It’s May 10, 1981, and Paris is celebrating. French political junkies might know the cause for this revelry, but for the rest of us, the reason seems to matter less than the electric atmosphere enveloping the streets as people dance to the sound of honking car horns. Grainy, scene-setting archival footage is interspersed with the main action here and elsewhere in Mikhaël Hers’ period piece, which stars Charlotte Gainsbourg as a single mother looking to rediscover herself after being left by her husband. An airy, low-key drama that doesn’t suffer for its lack of narrative tension, “The Passengers of the Night” further proves the old adage about the journey mattering more the destination.
We first meet Élisabet (Gainsbourg) at her lowest: unemployed, recently single and responsible for two teenagers (Quito Rayon-Richter and Megan Northam) whose father has walked out on the family. That may sound like the setup for something dire, but “The Passengers of the Night” lands closer to the opposite end of the spectrum — gently uplifting without being schmaltzy, and moving without resorting to sentimentality. That’s even true when the narrative shifts to Talulah (Noée Abita), a wayward youth whom Élisabet brings out of the cold and into the warmth of her home.
The drama, such as it is, ultimately seems to pass Élisabet by. One of the first things we learn about her is that she’s strapped for cash and, having spent the preceding years raising her children, doesn’t have much of a résumé to speak of. Her financial woes are taken care of almost immediately when she lands a gig at the late-night radio show for which “Passengers” is named. Despite immediately being told that the pay is “terrible,” she and her brood continue living comfortably in their gorgeous flat despite her ex not paying any kind of spousal support — the main instance of Hers establishing a potential stumbling block before quickly knocking it over.
Élisabet also finds herself in a loving, supportive relationship without much difficulty, an act of narrative closure that’s a bit easier to believe. Rather than a detriment, this narrative breeziness is part of the film’s charm: “The Passengers of the Night” floats from one happening to the next without much actual conflict, ultimately landing somewhere between a character study and a mood piece. It really is all about vibes, from an era-appropriate soundtrack and a brief scene of Jacques Rivette’s “Le Pont du Nord” playing to the click-clack of the switchboard at Élisabet’s behind-the-scenes job at the radio station.

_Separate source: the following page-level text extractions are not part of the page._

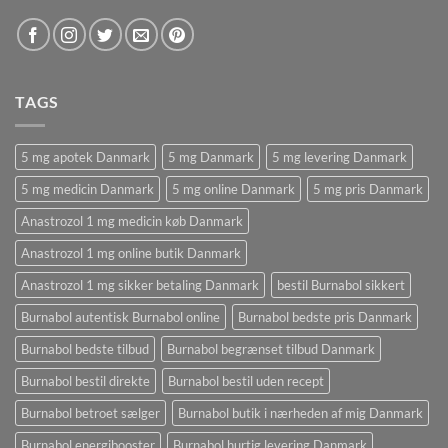
TAGS
5 mg apotek Danmark
5 mg Danmark
5 mg levering Danmark
5 mg medicin Danmark
5 mg online Danmark
5 mg pris Danmark
Anastrozol 1 mg medicin køb Danmark
Anastrozol 1 mg online butik Danmark
Anastrozol 1 mg sikker betaling Danmark
bestil Burnabol sikkert
Burnabol autentisk Burnabol online
Burnabol bedste pris Danmark
Burnabol bedste tilbud
Burnabol begrænset tilbud Danmark
Burnabol bestil direkte
Burnabol bestil uden recept
Burnabol betroet sælger
Burnabol butik i nærheden af ​​mig Danmark
Burnabol energibooster
Burnabol hurtig levering Danmark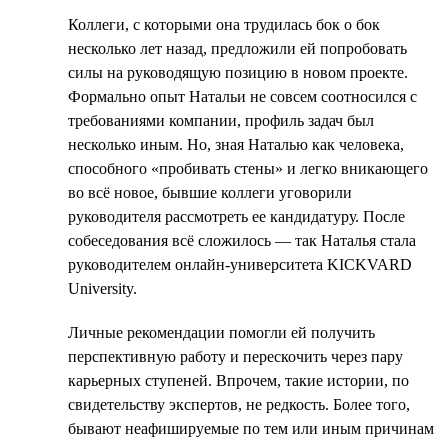
Коллеги, с которыми она трудилась бок о бок
несколько лет назад, предложили ей попробовать
силы на руководящую позицию в новом проекте.
Формально опыт Натальи не совсем соотносился с
требованиями компании, профиль задач был
несколько иным. Но, зная Наталью как человека,
способного «пробивать стены» и легко вникающего
во всё новое, бывшие коллеги уговорили
руководителя рассмотреть ее кандидатуру. После
собеседования всё сложилось — так Наталья стала
руководителем онлайн-университета KICKVARD
University.
Личные рекомендации помогли ей получить
перспективную работу и перескочить через пару
карьерных ступеней. Впрочем, такие истории, по
свидетельству экспертов, не редкость. Более того,
бывают неафишируемые по тем или иным причинам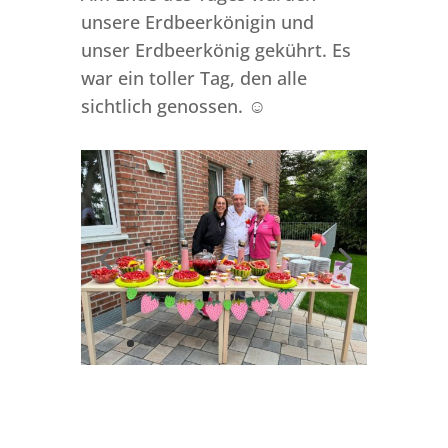
unsere Erdbeerkönigin und
unser Erdbeerkönig gekührt. Es
war ein toller Tag, den alle
sichtlich genossen. ☺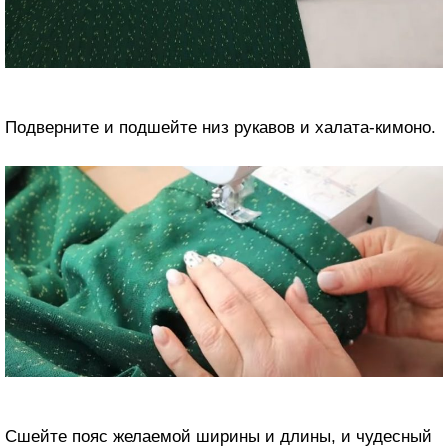
Подверните и подшейте низ рукавов и халата-кимоно.
Сшейте пояс желаемой ширины и длины, и чудесный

The exception would be the younger generation, namely Talulah. An indomitable performer, Gainsbourg commands every film she’s in, but relative newcomer Abita (who played the title role in Cannes 2017 offering “Ava”) matches her energy and then some in a performance that brings to mind Mena Suvari in “American Beauty.” A runaway and high-school dropout, she also has a substance-abuse problem that brings the film closer to narrative thorniness than any other plot contrivance — but would you believe me if I told you that this, too, is ultimately just a second-act hiccup? Hers has no intention of putting his characters through the wringer or truly testing their mettle, instead offering a slice of life that, despite taking place first in 1984 and then in ’88, has the feel of a single moment in their lives. Fortunate, then, that they’re pleasant to be around.

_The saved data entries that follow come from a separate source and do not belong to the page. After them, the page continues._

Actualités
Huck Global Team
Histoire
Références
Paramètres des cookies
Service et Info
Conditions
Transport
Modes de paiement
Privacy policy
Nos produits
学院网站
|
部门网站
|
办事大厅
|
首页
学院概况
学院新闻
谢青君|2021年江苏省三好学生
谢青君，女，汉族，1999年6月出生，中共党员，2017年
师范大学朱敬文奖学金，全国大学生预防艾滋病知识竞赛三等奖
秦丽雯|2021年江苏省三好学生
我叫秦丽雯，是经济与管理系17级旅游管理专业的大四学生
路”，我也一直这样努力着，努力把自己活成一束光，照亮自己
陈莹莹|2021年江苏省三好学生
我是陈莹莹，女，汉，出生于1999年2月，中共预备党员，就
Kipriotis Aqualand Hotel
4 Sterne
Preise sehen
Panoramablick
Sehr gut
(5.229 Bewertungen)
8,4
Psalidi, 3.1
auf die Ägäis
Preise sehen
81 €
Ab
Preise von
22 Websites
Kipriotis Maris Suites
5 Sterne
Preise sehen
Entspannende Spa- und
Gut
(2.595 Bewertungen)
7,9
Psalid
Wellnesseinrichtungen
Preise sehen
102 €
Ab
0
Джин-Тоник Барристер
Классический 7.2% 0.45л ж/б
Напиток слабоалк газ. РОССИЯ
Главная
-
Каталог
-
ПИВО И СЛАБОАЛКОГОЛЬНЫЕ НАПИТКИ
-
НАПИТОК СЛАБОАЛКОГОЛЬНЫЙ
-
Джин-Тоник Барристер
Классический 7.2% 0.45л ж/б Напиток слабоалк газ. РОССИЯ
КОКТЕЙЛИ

The same can be said of “Passengers of the Night” itself, whose low-key charms are almost akin to a hangout movie. We don’t need to know how things will turn out for these people five, 10 or even 20 years hence to enjoy spending time with them, just as we don’t need high narrative stakes to care about them in the first place. Such an approach might not have succeeded without a talent like Gainsbourg in the lead, but she makes it work just as she always seems to.